Denial of the 5th postulate of Euclid I am trying to recover the denial of the Playfair's axiom but it is logical a bit strange.
"To a given line and a point not on it, there is only one line through this point parallel to it". This should become
"To a given line and a point not on it, there is more than one line through this point parallel to it."
With the logical negation I never come on the second statement. I tried the following form which I suppose it is wrong.
$\forall l \forall P : P\notin l\exists! m:((P\in m)\wedge (m\parallel l))$
Any advice? thanks :)
 A: Your expression is indeed wrong, since $\forall l\forall P:P\notin l$ means that "no point is on a line". What you want is in fact:
$$\forall l\forall P\big(P\notin l\to\exists !m\left(P\in m\land m||l\right)\big)$$
which translates as: "for any line $l$, if a point is not on this line, then there is a unique line $m$ to which this point belongs and which is also parallel to $l$".

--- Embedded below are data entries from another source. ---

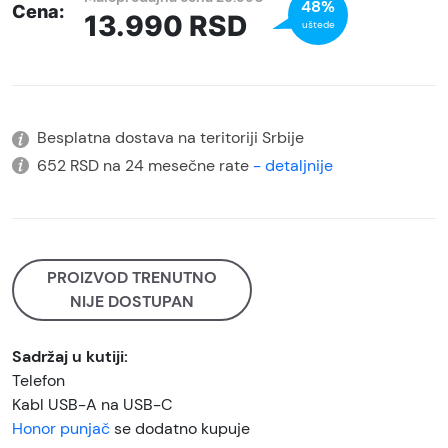
48%
Cena:
13.990
RSD
uštede
Besplatna dostava na teritoriji Srbije
652 RSD na 24 mesečne rate
- detaljnije
PROIZVOD TRENUTNO
NIJE DOSTUPAN
Sadržaj u kutiji:
Telefon
Kabl USB-A na USB-C
Honor punjač
se dodatno kupuje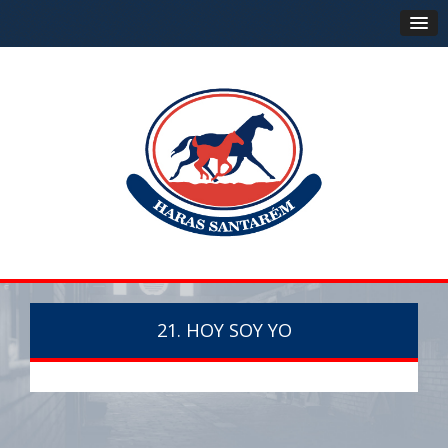
21. HOY SOY YO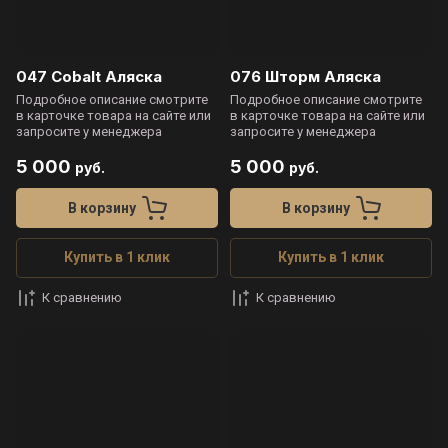
047 Cobalt Аляска
076 Шторм Аляска
Подробное описание смотрите
Подробное описание смотрите
в карточке товара на сайте или
в карточке товара на сайте или
запросите у менеджера
запросите у менеджера
5 000
5 000
руб.
руб.
В корзину
В корзину
Купить в 1 клик
Купить в 1 клик
К сравнению
К сравнению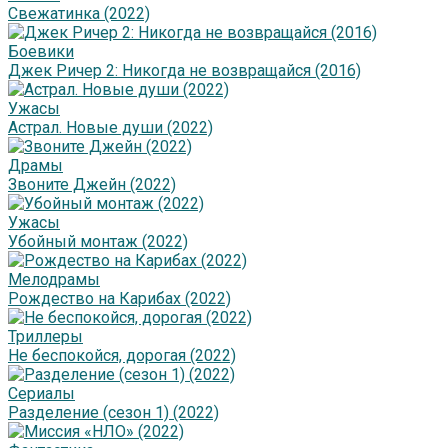
Свежатинка (2022)
Боевики
Джек Ричер 2: Никогда не возвращайся (2016)
Ужасы
Астрал. Новые души (2022)
Драмы
Звоните Джейн (2022)
Ужасы
Убойный монтаж (2022)
Мелодрамы
Рождество на Карибах (2022)
Триллеры
Не беспокойся, дорогая (2022)
Сериалы
Разделение (сезон 1) (2022)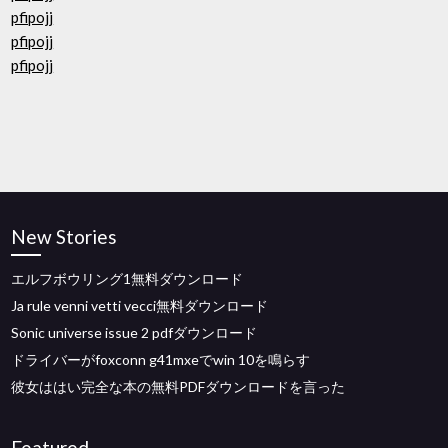
pfipojj
pfipojj
pfipojj
New Stories
エルフボウリング1無料ダウンロード
Ja rule venni vetti vecci無料ダウンロード
Sonic universe issue 2 pdfダウンロード
ドライバーがfoxconn g41mxeでwin 10を鳴らす
彼女ははい完全な本の無料PDFダウンロードを言った
Featured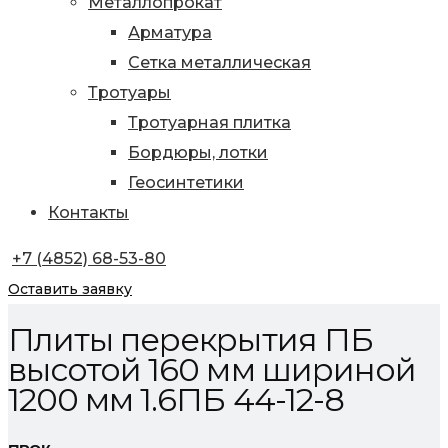
Металлопрокат
Арматура
Сетка металлическая
Тротуары
Тротуарная плитка
Бордюры, лотки
Геосинтетики
Контакты
+7 (4852) 68-53-80
Оставить заявку
Плиты перекрытия ПБ
высотой 160 мм шириной
1200 мм 1.6ПБ 44-12-8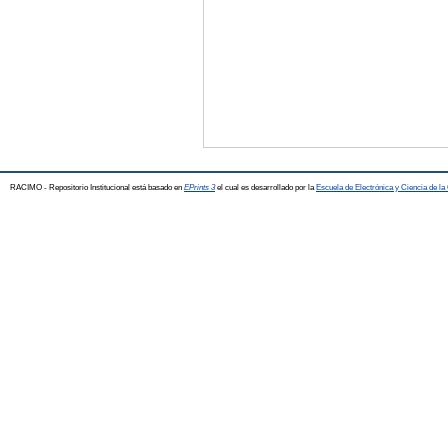
RACIMO - Repositorio Institucional está basado en
EPrints 3
el cual es desarrollado por la
Escuela de Electrónica y Ciencia de l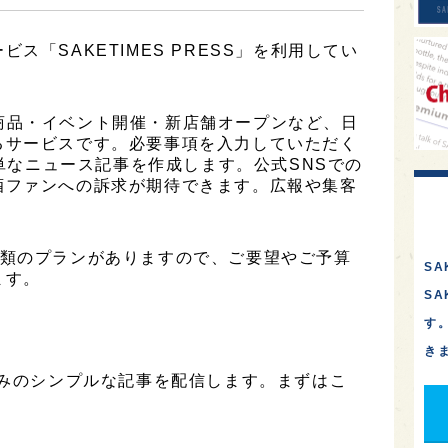
ス「SAKETIMES PRESS」を利用してい
は、新商品・イベント開催・新店舗オープンなど、日
るサービスです。必要事項を入力していただく
簡単なニュース記事を作成します。公式SNSでの
酒ファンへの訴求が期待できます。広報や集客
は3種類のプランがありますので、ご要望やご予算
SA
ます。
S
す
き
のみのシンプルな記事を配信します。まずはこ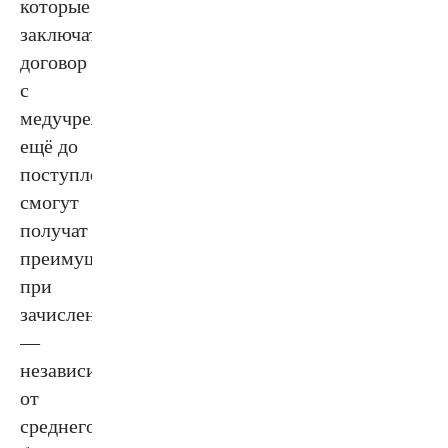
которые
заключат
договор
с
медучреждением
ещё до
поступления,
смогут
получат
преимущество
при
зачислении
—
независимо
от
среднего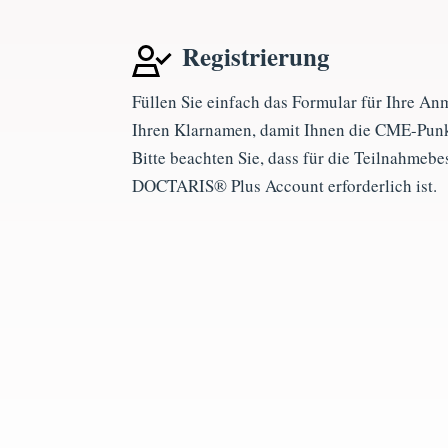
Registrierung
Füllen Sie einfach das Formular für Ihre An
Ihren Klarnamen, damit Ihnen die CME-Punk
Bitte beachten Sie, dass für die Teilnahmeb
DOCTARIS® Plus Account
erforderlich ist.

Now, for the contradiction of this statement, recall that $\neg\forall x\equiv\exists x\neg$ and $\neg(A\to B)\equiv A\land\neg B$. However, it is slightly more complicated to negate $\exists !x$, and I refer you to the (excellent) accepted answer on this post. The idea is that, to contradict "there exists a unique $x$", we want to say "either there is no $x$ or there is more than one". Thus the negation of the statement is:
$$\exists l\exists P\big(P\notin l\land\neg\exists !m(P\in m\land m||l)\big)$$
$$\exists l\exists P\Big(P\notin l\land\forall m\big(P\in m\land m||l\to\exists m'(P\in m'\land m'||l\land m'\neq m)\big)\Big)$$
which is precisely what you want, since it states "there is a line $l$ and point not on it, such that if a line $m$ goes through that point and is parallel to $l$, then there is another such line".
From the point of view of logic, this works if there is no line going through $P$ at all, or if none can be found to be parallel to $l$. But of course, geometrical considerations remove the need for these cases and yield your desired statement of "To a given line and a point not on it, there is more than one line through this point parallel to it".
A: The logical negation of the parallel postulate is:
There exists a line L and a point P not on L such that $|\{$lines parallel to L passing through P$\}| \neq 1$.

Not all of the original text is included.